### [EXERCISE]
All lines from the one with "Task: Click on the visitorcenter@redriver.org" through the final line below are to be reproduced exactly; omit the others.

### [RECORDS SHOWN]
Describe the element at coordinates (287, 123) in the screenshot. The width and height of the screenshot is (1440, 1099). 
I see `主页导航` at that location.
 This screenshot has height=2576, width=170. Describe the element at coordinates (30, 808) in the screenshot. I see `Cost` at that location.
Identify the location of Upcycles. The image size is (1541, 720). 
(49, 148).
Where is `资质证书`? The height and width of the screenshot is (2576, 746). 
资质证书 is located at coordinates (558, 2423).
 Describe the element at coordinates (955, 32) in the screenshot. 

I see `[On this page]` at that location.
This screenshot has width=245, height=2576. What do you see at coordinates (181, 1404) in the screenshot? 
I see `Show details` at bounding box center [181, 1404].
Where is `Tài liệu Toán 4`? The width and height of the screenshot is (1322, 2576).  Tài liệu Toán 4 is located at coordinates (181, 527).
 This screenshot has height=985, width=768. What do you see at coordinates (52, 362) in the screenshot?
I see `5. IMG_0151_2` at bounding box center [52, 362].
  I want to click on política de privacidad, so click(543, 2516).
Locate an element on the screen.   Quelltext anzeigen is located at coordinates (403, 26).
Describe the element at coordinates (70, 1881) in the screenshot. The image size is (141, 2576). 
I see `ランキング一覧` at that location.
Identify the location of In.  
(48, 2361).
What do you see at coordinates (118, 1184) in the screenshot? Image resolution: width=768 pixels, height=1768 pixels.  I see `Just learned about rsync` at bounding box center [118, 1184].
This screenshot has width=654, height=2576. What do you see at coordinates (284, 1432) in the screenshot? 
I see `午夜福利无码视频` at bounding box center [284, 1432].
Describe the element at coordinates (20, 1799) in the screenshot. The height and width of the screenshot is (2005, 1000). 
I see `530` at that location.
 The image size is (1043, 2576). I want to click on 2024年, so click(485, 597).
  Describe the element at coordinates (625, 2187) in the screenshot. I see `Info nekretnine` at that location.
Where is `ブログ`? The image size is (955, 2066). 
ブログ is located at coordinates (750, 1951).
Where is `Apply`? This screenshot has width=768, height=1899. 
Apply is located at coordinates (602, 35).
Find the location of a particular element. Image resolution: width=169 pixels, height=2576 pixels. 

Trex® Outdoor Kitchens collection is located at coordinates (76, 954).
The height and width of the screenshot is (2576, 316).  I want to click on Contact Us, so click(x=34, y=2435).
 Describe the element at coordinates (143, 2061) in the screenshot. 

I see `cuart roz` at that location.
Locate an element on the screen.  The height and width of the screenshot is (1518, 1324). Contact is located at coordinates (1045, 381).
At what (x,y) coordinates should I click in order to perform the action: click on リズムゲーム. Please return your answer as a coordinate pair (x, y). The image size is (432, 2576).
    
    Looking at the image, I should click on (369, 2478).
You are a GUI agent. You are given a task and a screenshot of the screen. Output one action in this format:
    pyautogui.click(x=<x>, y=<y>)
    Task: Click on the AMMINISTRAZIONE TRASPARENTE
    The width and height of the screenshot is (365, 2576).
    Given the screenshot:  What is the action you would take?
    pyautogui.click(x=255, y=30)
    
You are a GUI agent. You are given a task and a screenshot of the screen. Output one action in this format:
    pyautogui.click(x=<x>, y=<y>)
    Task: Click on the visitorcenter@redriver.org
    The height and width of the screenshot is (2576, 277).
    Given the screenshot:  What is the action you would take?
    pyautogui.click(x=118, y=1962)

### [YOUR SOLUTION]
    Task: Click on the visitorcenter@redriver.org
    The height and width of the screenshot is (2576, 277).
    Given the screenshot:  What is the action you would take?
    pyautogui.click(x=118, y=1962)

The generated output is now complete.